The Murderous King Addresses the Horizon
(1910)

     
The Story of A. (Laing’s digression)

     
Blinding Forward
(1990)

THE NEXT MORNING LAING’S NOT AT THE MOTEL. Or he’s there but not answering my knocks at the door. I drive around for a while, circling the motel a few times, slowly, and it’s then that I notice the red X painted on one of the room doors two floors above Laing’s. A blood-red X across the entire door, condemning what lies on the other side or, worse, the one who looks upon it. At that moment I feel the presence of my daughter Emily so strongly, so intensely, as if she had not died at age nine but instead lived and blossomed into a young woman beside me now, making the adventure complete, snapping pictures of the marked door as if it was too dangerous (“hot,” she’d say, “it’s too hot”) and we needed to keep our distance and not look at the door directly in the same way you shouldn’t stare at the sun. Seeing that X’ed over door, I understood it was either a signal not to enter or a signal that this was the very door—the only door—that
must
be entered. (Emily, born of the one married to Christ and then no longer married to Christ, who died at age nine but began to die, to perish, at age eight, when the nosebleeds began to last beyond reason, the tumor growing in her head, her very own body killing itself.

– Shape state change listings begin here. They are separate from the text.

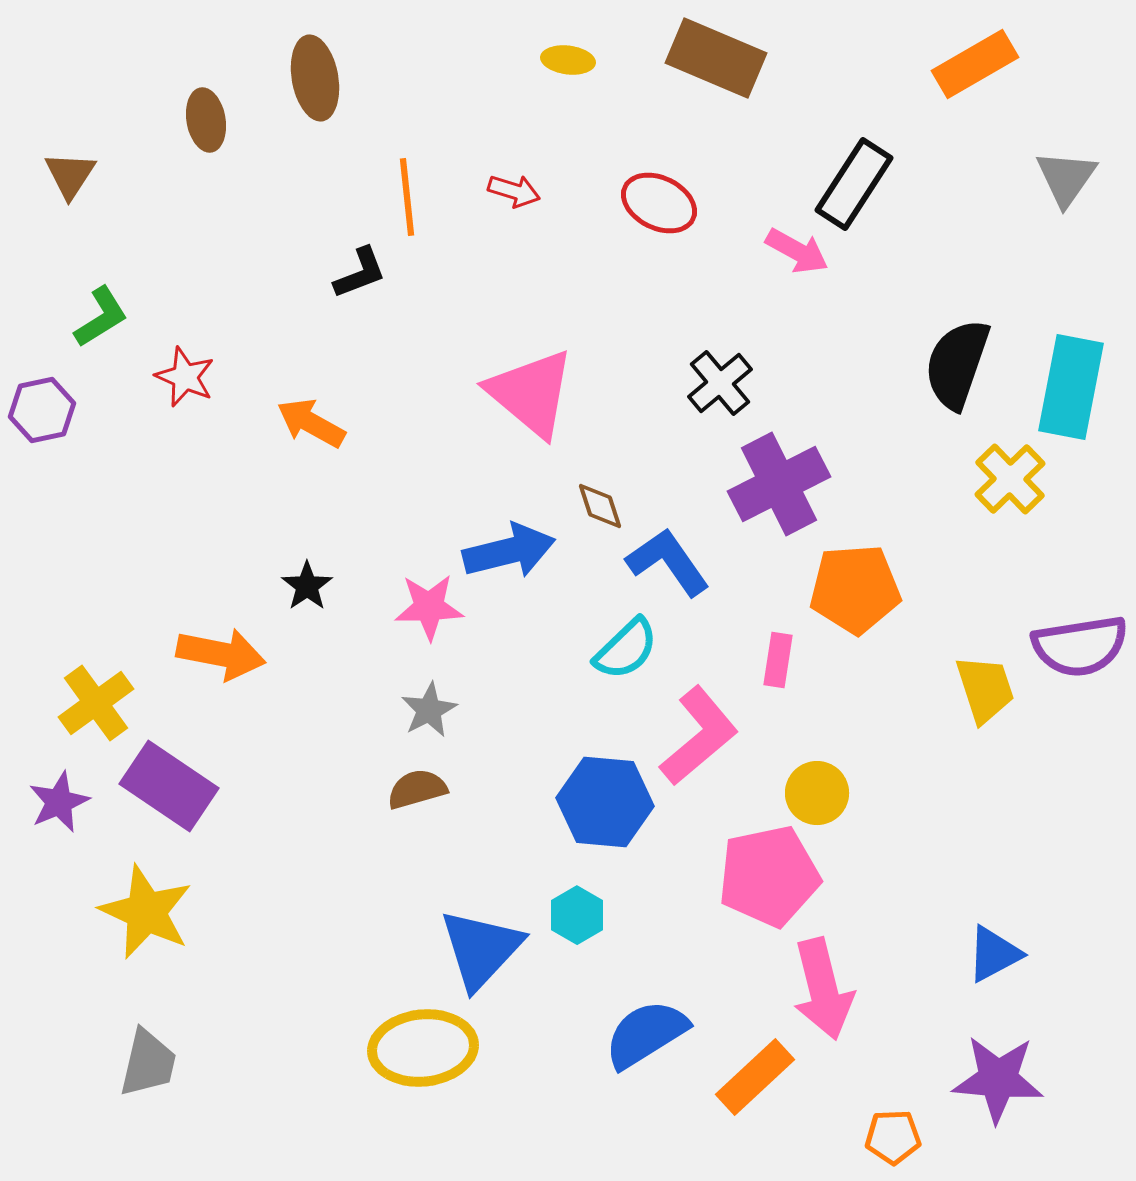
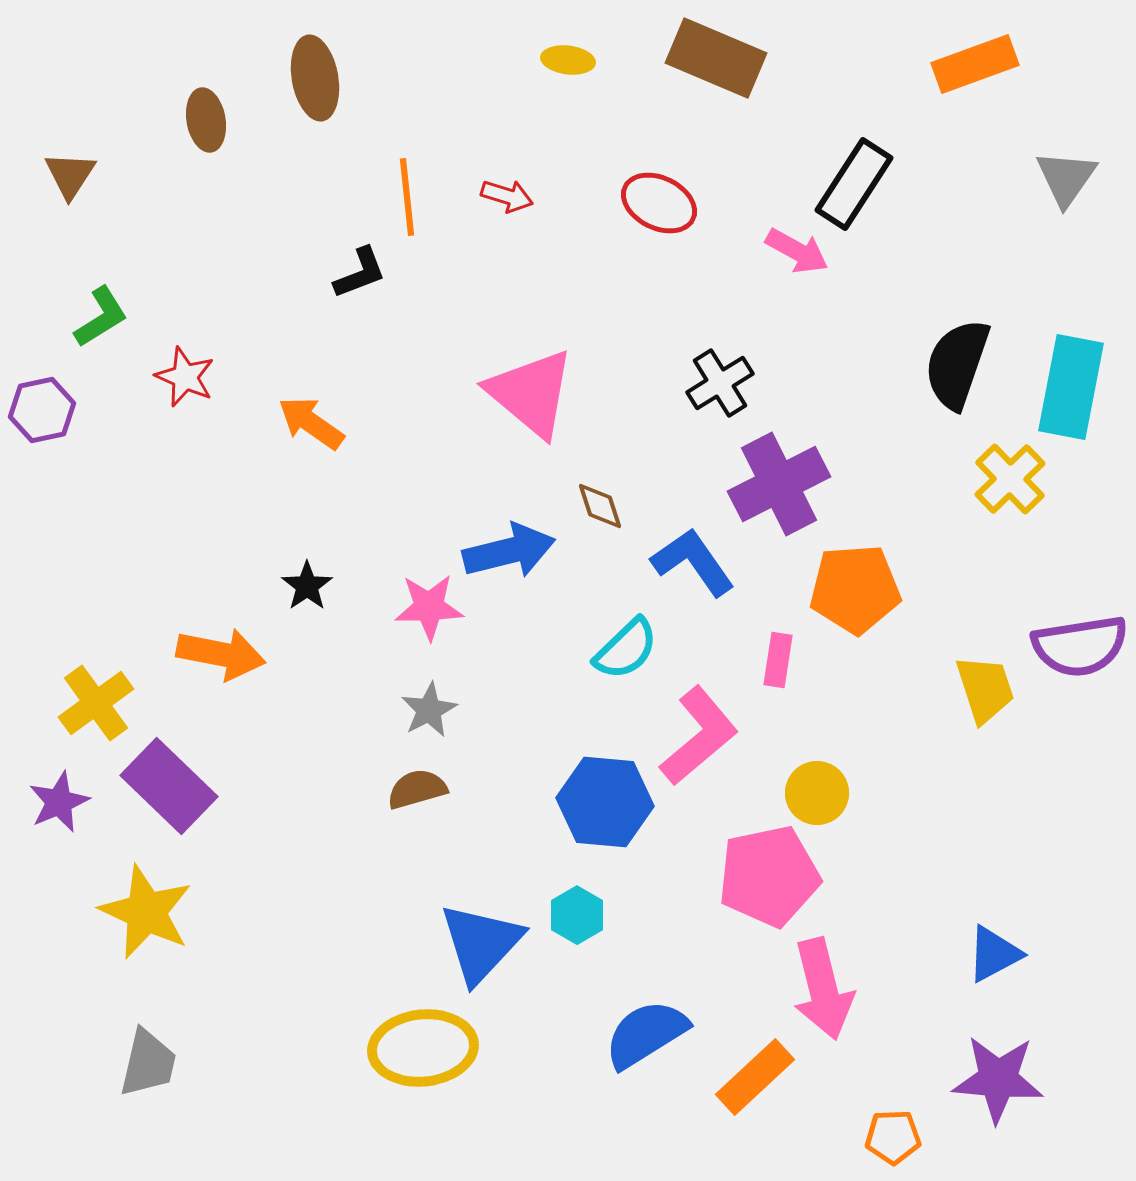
orange rectangle at (975, 64): rotated 10 degrees clockwise
red arrow at (514, 191): moved 7 px left, 5 px down
black cross at (720, 383): rotated 8 degrees clockwise
orange arrow at (311, 423): rotated 6 degrees clockwise
blue L-shape at (668, 562): moved 25 px right
purple rectangle at (169, 786): rotated 10 degrees clockwise
blue triangle at (481, 949): moved 6 px up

I thought here too of Lucy Snowe’s description in
Villette
of an enormous garden hidden in the heart of a city, a garden that contained, if you knew where to look, “the portal of a vault” that held imprisoned in it “the bones of a girl whom a monkish conclave of the dreary middle ages had here buried alive, for some sin against her vow.”) Could Laing possibly understand that the stories he
was telling me about the films he destroyed weren’t about the films at all, but something else, a deep code, and that I hoped to find in one of his phrases some black magic, a curse or a prayer or a spell or an incantation that would crack it? In college I had a physics professor who wrote the date and time in red marker on a sheet of white paper and then lit the paper on fire and placed it in a metallic mesh basket on the lab table where it burned to ashes. He asked us whether or not the information on the paper was destroyed and not recoverable, and of course we were wrong, because physics tells us that information is never lost, not even in a black hole, and that what is seemingly destroyed is, in fact, retrievable. In that burning paper the markings of ink on the page are preserved in the way the flame flickers and the smoke curls. Wildly distorted to the point of chaos, the information is nonetheless not dead. Nothing, really, dies. Nothing dies. Nothing dies.

From the van I see Laing dragging the table from his room out onto the landing. I park—I can park anywhere because there’s no one else here besides Laing and myself, which is to say I don’t “park” at all but just stop the van near Laing’s room—and join him at the table. He brings out a new, unopened bottle of obscure bourbon and two small glasses. I notice the scars on the back of his hands that look like melted plastic and his knuckles fat as if marbles had been shoved beneath his skin and the smell also, very slight, that reminds me of a campfire that has just been doused with water.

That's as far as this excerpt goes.